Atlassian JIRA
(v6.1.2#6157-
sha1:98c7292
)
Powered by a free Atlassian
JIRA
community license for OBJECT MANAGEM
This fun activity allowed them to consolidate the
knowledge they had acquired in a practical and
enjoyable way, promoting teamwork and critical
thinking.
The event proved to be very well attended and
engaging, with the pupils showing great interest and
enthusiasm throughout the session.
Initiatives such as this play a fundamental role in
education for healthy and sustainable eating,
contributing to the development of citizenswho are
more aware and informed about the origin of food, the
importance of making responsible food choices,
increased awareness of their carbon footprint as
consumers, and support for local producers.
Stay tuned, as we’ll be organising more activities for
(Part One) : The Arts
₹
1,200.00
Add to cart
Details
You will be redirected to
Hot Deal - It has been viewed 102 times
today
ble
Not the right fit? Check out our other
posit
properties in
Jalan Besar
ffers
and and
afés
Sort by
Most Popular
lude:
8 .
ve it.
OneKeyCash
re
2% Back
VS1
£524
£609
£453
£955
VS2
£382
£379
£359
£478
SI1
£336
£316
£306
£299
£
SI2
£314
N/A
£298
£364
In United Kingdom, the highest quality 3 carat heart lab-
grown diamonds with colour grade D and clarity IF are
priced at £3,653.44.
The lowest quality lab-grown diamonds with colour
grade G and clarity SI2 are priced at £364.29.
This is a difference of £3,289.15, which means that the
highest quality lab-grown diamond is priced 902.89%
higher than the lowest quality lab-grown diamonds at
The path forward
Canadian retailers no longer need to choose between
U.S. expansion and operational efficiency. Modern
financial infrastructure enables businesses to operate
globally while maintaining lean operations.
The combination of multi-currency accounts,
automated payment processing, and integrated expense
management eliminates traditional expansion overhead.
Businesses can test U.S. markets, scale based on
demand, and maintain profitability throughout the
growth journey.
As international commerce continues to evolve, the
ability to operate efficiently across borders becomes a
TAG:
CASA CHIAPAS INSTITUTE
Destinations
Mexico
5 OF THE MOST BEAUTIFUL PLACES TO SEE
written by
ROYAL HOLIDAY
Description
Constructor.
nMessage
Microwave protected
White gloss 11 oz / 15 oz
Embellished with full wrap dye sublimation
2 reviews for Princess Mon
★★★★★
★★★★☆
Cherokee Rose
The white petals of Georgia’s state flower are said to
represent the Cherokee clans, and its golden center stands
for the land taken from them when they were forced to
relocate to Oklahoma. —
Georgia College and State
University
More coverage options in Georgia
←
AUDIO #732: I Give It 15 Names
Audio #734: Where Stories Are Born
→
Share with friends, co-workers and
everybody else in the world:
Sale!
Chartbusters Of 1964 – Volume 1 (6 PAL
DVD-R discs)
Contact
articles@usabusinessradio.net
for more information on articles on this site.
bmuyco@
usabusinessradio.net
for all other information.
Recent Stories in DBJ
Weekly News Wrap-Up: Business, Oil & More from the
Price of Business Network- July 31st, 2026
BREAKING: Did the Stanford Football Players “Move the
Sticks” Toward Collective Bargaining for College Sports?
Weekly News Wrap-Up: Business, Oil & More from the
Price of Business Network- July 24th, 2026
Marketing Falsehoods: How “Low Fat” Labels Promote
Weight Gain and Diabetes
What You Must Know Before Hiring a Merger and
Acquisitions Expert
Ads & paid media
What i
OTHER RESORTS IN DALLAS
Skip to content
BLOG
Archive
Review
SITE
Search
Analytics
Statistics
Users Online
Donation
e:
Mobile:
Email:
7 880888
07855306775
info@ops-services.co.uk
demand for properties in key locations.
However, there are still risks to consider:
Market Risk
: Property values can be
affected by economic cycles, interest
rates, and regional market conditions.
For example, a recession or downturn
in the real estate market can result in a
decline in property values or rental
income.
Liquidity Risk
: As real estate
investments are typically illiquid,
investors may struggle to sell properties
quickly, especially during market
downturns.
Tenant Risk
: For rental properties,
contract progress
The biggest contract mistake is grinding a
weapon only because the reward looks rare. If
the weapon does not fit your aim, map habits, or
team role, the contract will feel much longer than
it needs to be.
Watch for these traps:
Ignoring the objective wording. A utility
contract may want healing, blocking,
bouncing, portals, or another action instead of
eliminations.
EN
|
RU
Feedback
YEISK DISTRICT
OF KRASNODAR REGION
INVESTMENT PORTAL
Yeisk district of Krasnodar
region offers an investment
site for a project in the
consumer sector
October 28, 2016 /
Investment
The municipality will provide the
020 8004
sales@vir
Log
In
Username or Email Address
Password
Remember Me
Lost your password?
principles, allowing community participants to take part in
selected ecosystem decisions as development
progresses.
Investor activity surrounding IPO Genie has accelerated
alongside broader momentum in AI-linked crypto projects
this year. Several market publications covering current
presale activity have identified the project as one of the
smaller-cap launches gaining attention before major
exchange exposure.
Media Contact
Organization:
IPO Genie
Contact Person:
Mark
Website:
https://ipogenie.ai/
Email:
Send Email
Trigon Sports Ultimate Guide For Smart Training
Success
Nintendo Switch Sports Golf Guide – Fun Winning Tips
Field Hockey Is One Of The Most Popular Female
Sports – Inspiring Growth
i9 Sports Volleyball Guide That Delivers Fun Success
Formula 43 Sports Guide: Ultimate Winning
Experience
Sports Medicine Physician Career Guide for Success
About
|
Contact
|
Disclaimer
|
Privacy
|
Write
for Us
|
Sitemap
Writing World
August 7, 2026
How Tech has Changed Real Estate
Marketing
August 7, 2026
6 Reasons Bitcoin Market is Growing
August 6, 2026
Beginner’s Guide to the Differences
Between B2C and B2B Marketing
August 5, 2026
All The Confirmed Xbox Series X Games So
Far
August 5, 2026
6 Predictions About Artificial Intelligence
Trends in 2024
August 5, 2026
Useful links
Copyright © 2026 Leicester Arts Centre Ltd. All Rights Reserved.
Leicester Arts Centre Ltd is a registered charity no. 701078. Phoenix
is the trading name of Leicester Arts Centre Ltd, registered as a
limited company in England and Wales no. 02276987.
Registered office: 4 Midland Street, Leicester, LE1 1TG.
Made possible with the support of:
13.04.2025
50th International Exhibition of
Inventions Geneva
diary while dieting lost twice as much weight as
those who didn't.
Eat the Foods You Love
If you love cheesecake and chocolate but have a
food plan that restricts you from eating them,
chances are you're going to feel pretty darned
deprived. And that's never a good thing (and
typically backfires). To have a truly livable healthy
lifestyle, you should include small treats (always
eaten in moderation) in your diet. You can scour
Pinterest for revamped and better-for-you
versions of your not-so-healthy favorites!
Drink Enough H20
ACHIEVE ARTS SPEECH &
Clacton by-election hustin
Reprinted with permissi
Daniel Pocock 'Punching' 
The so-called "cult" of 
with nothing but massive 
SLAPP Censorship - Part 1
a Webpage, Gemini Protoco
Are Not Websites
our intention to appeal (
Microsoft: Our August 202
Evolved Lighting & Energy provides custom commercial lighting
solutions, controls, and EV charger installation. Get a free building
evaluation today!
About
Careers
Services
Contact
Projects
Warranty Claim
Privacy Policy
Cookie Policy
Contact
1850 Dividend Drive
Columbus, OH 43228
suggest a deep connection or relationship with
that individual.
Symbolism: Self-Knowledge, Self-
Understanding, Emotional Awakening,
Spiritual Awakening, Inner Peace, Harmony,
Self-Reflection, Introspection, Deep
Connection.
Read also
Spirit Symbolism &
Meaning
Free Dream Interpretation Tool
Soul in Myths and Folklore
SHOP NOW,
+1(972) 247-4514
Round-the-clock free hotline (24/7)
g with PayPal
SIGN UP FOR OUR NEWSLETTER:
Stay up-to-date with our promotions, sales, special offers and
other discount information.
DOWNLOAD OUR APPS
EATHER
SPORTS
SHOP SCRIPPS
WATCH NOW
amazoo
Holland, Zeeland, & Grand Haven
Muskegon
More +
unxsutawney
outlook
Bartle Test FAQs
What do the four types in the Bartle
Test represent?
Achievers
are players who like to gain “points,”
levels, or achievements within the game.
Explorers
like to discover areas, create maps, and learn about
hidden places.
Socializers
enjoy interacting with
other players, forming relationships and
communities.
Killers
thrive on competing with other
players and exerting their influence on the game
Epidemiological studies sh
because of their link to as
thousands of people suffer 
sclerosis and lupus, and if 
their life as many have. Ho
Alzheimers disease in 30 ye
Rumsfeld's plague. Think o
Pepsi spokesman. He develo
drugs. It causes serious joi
::::
◆ **HOW TO COMPLETE THIS TASK**: From the data above, report how many lines include the string "rental". The number alone will do.

◆ **EXPECTED ANSWER**: 2